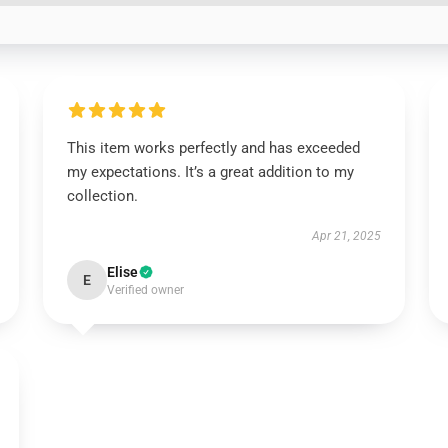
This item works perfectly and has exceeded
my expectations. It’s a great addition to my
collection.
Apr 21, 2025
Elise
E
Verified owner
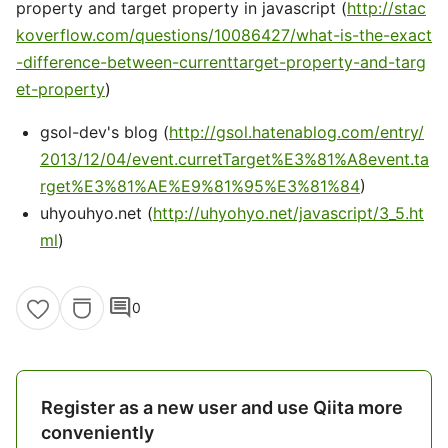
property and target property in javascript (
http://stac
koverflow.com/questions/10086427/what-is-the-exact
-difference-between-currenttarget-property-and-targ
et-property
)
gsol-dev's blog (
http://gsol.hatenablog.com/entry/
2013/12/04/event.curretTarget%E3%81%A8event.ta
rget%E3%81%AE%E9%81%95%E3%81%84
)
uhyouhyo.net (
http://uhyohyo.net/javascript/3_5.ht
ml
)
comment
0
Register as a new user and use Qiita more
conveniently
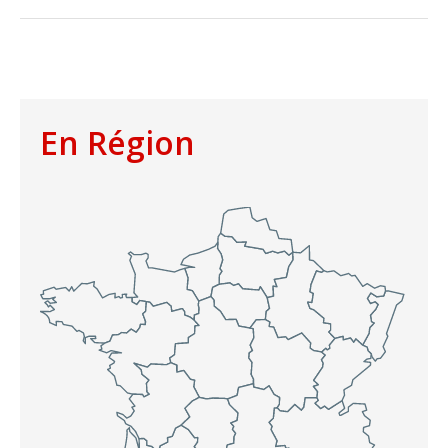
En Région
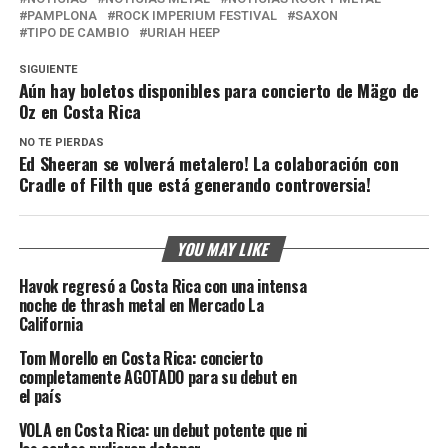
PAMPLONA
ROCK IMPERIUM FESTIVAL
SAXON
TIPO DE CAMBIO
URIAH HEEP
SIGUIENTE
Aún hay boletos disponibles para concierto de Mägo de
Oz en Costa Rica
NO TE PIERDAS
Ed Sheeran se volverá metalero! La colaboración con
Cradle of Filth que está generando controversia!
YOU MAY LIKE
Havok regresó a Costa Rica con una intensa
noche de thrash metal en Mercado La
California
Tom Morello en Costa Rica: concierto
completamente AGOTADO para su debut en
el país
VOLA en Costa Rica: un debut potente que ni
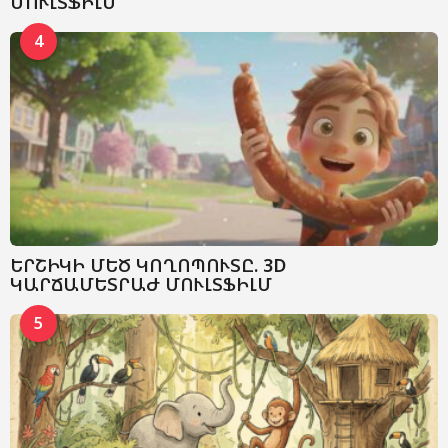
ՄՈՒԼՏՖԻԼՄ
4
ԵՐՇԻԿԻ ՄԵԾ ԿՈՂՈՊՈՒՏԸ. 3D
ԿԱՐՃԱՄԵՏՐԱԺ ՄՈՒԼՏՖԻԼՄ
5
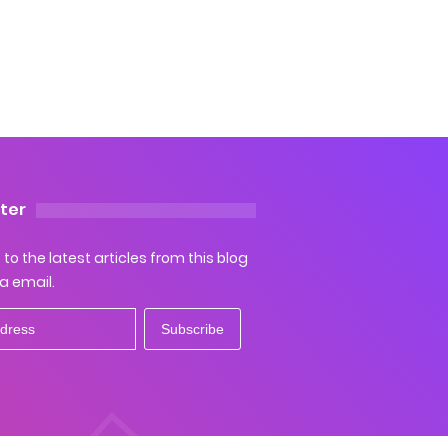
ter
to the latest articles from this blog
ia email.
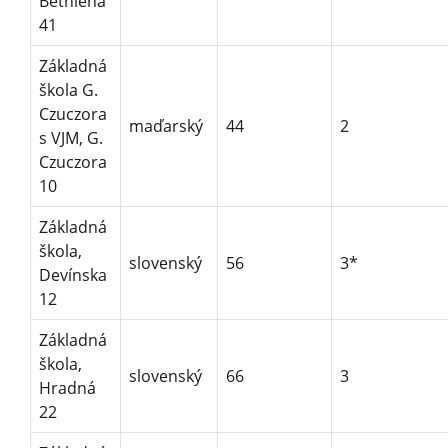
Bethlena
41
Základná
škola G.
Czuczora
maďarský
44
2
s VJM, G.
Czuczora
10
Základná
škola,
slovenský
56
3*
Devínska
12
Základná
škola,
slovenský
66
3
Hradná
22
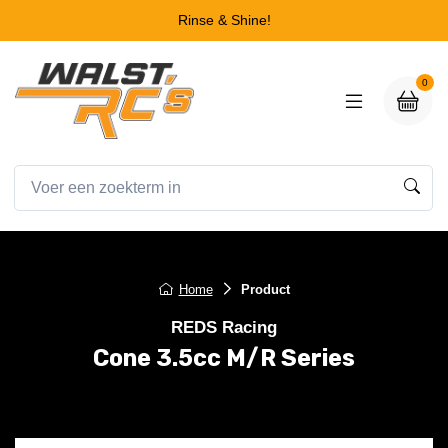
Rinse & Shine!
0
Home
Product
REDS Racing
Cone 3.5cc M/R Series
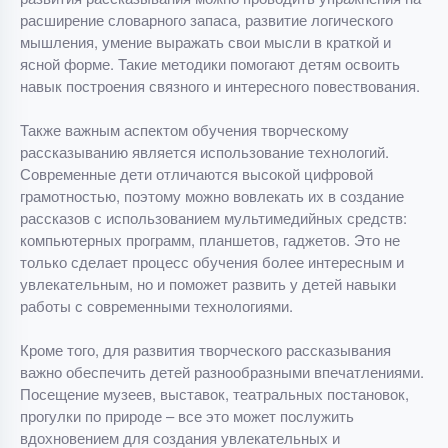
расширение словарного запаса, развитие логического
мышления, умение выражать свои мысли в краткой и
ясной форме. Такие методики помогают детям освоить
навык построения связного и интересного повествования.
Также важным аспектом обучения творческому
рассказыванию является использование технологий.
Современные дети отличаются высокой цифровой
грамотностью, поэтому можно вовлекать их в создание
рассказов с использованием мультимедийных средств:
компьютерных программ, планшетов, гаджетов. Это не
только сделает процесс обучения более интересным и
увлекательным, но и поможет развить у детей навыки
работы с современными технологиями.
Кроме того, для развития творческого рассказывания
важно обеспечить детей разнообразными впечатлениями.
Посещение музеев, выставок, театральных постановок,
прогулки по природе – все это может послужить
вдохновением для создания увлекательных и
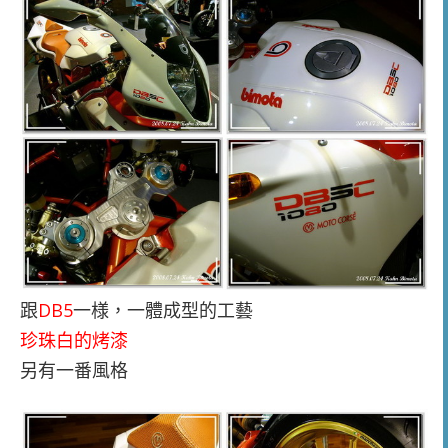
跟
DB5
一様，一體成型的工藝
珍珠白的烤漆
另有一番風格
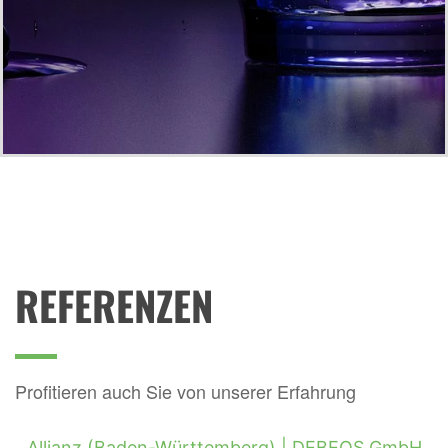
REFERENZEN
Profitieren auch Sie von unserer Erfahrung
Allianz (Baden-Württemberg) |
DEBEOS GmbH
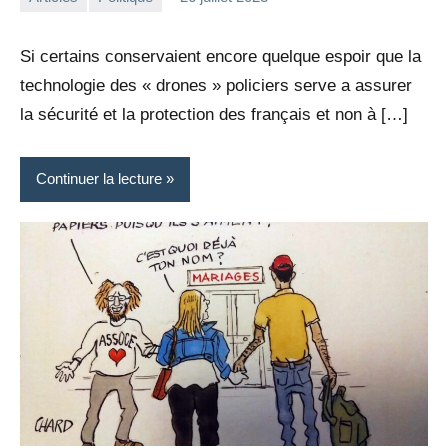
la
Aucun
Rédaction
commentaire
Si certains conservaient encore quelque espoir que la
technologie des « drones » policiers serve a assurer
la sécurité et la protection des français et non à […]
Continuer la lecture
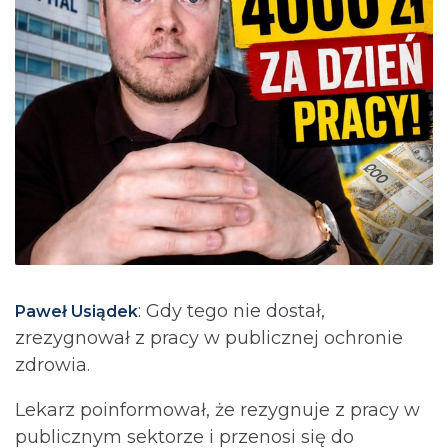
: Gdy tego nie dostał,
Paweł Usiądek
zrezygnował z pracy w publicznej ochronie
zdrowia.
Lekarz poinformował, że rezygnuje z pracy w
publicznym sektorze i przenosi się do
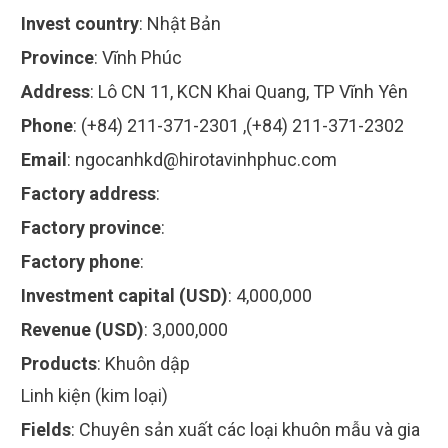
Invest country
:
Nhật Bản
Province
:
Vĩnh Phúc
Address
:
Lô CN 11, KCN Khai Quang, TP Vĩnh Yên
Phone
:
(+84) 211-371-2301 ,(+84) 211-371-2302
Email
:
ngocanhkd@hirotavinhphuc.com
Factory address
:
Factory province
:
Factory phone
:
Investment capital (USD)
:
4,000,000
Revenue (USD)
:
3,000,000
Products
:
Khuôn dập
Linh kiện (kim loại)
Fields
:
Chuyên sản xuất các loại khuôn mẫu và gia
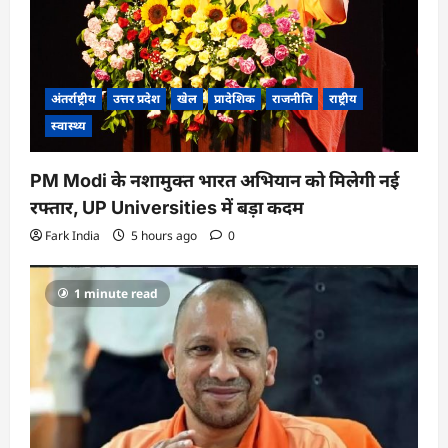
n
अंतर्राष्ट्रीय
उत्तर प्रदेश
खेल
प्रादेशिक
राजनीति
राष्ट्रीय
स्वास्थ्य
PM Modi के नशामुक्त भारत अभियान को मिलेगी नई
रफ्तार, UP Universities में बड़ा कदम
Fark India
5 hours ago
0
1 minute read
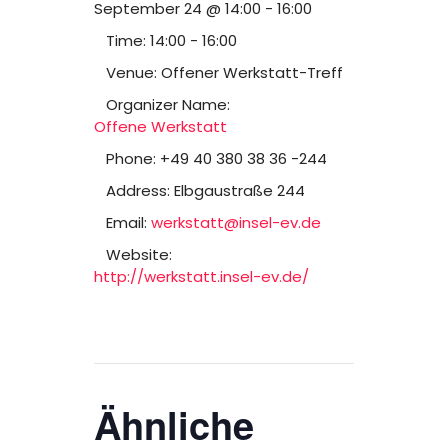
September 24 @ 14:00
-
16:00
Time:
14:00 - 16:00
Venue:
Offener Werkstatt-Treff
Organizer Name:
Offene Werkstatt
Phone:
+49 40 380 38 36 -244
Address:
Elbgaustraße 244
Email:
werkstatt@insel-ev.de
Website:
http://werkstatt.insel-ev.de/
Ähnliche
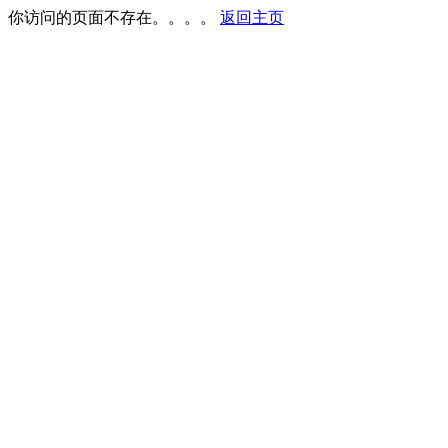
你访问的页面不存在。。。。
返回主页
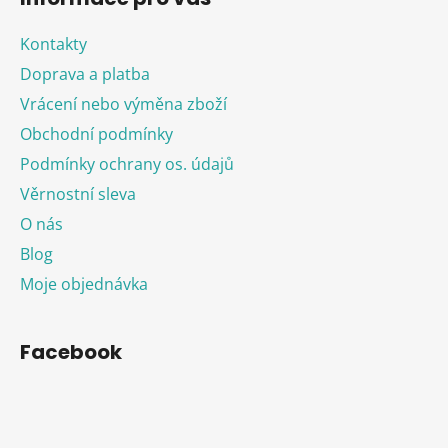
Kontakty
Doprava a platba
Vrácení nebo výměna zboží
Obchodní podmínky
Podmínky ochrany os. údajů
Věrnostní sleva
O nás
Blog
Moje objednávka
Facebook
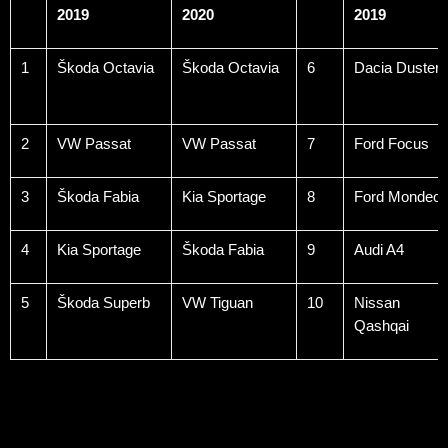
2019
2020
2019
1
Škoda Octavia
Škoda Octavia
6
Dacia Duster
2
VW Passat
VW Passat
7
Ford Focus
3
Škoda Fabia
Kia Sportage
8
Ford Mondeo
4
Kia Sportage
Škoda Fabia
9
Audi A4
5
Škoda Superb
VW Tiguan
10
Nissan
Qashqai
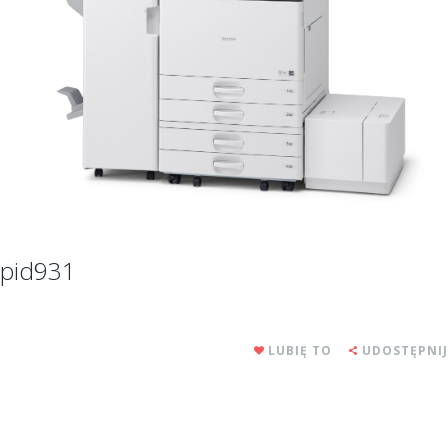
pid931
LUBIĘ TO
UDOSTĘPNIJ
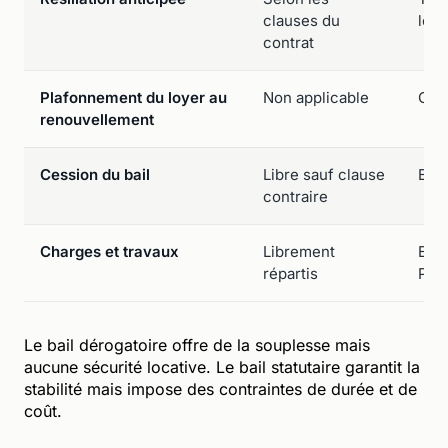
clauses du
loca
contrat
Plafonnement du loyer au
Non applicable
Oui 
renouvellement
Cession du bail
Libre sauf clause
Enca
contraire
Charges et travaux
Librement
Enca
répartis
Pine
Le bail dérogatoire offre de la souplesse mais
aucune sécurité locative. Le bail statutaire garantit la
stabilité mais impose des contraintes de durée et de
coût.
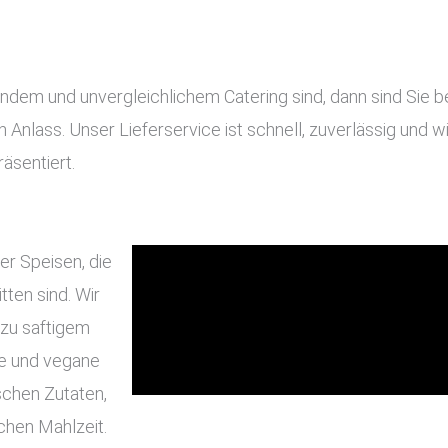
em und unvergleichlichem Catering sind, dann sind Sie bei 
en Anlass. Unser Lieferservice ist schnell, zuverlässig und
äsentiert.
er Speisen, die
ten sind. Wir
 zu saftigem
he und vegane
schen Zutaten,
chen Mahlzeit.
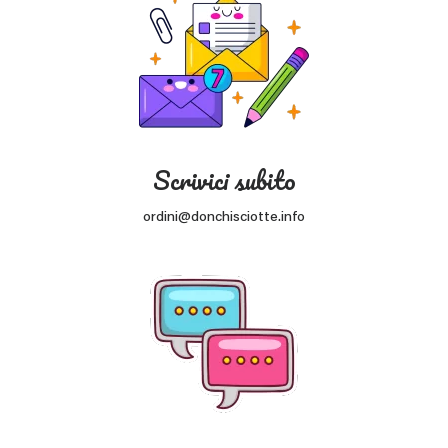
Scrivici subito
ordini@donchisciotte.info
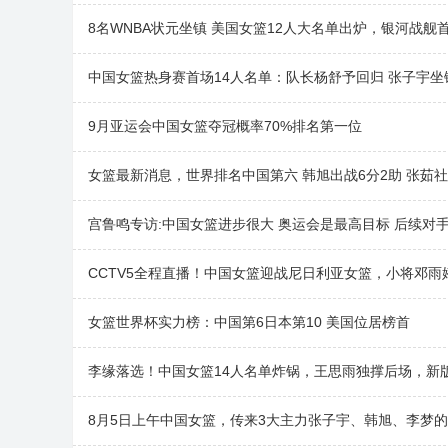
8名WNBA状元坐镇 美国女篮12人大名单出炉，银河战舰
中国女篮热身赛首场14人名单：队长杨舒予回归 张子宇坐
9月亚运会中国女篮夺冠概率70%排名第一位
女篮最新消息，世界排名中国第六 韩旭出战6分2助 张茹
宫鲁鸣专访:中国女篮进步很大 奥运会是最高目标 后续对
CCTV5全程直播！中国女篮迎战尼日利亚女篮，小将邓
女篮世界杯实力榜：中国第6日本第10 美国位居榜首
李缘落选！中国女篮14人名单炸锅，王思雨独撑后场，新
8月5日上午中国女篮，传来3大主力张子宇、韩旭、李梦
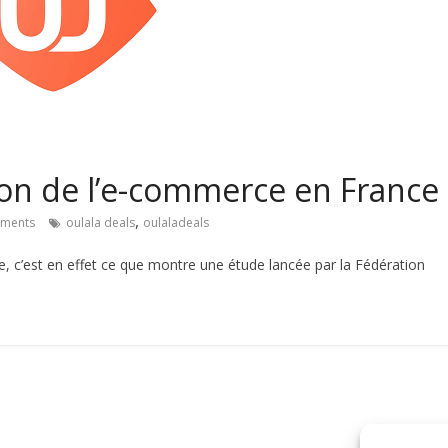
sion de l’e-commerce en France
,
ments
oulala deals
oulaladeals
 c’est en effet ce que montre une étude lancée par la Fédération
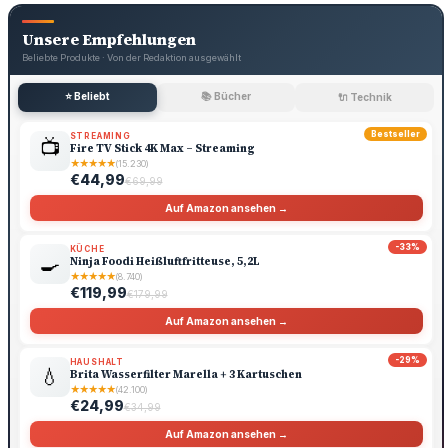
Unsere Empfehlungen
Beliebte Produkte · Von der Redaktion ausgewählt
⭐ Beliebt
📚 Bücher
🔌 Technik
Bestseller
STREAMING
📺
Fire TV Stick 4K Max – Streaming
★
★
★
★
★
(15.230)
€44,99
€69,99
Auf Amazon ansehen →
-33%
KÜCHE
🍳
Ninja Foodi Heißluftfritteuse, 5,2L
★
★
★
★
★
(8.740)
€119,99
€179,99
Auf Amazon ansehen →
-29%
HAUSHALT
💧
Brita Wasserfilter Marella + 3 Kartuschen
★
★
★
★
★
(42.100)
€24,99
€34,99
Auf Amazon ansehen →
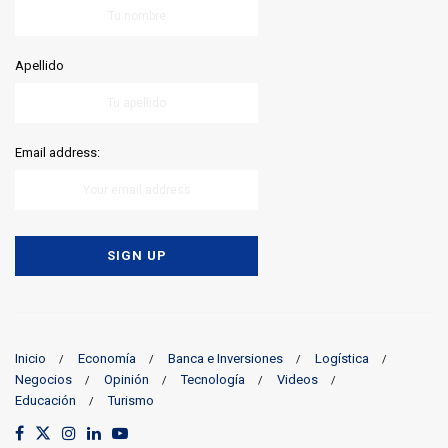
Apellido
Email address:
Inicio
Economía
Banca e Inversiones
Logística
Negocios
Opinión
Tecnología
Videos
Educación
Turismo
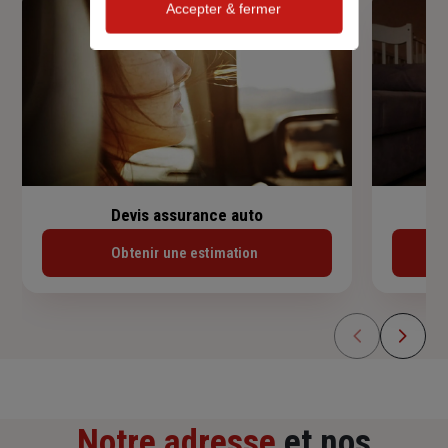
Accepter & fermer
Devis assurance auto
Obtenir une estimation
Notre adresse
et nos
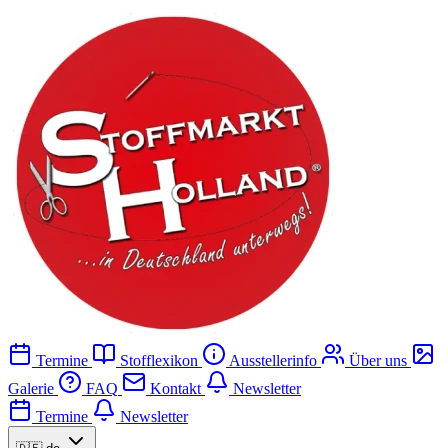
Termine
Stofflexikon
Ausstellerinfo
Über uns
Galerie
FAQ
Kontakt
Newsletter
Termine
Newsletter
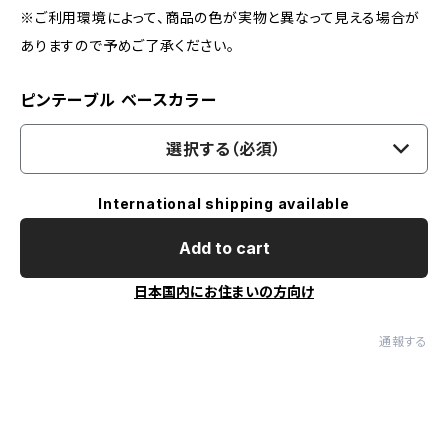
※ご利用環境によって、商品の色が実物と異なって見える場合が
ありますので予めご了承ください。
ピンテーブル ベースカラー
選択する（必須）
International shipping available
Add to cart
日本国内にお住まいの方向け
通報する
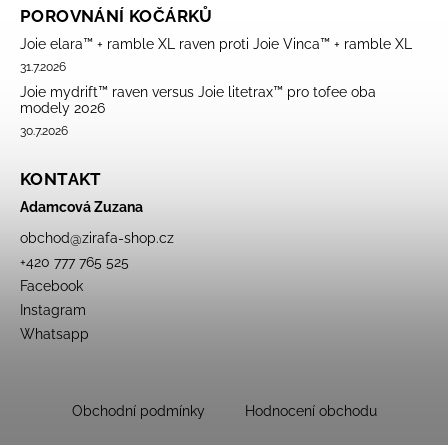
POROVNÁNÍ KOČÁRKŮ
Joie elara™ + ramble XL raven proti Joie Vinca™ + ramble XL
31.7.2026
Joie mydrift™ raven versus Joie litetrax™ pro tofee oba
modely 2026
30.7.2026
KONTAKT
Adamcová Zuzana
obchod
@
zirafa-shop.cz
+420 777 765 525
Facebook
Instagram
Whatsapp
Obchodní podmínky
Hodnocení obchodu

▸ **Problem statement**: Start with the line that holds "Brita Wasserfilter Marella + 3 Kartuschen" and retype each line through the last one in the data, exactly and without pictures.

▸ **Answer box**:
Brita Wasserfilter Marella + 3 Kartuschen
★
★
★
★
★
(42.100)
€24,99
€34,99
Auf Amazon ansehen →
Apellido
Email address:
Inicio
Economía
Banca e Inversiones
Logística
Negocios
Opinión
Tecnología
Videos
Educación
Turismo
Accepter & fermer
Devis assurance auto
Obtenir une estimation
Notre adresse
et nos
Termine
Stofflexikon
Ausstellerinfo
Über uns
Galerie
FAQ
Kontakt
Newsletter
Termine
Newsletter
※ご利用環境によって、商品の色が実物と異なって見える場合が
ありますので予めご了承ください。
ピンテーブル ベースカラー
選択する（必須）
International shipping available
Add to cart
日本国内にお住まいの方向け
通報する
POROVNÁNÍ KOČÁRKŮ
Joie elara™ + ramble XL raven proti Joie Vinca™ + ramble XL
31.7.2026
Joie mydrift™ raven versus Joie litetrax™ pro tofee oba
modely 2026
30.7.2026
KONTAKT
Adamcová Zuzana
obchod
@
zirafa-shop.cz
+420 777 765 525
Facebook
Instagram
Whatsapp
Obchodní podmínky
Hodnocení obchodu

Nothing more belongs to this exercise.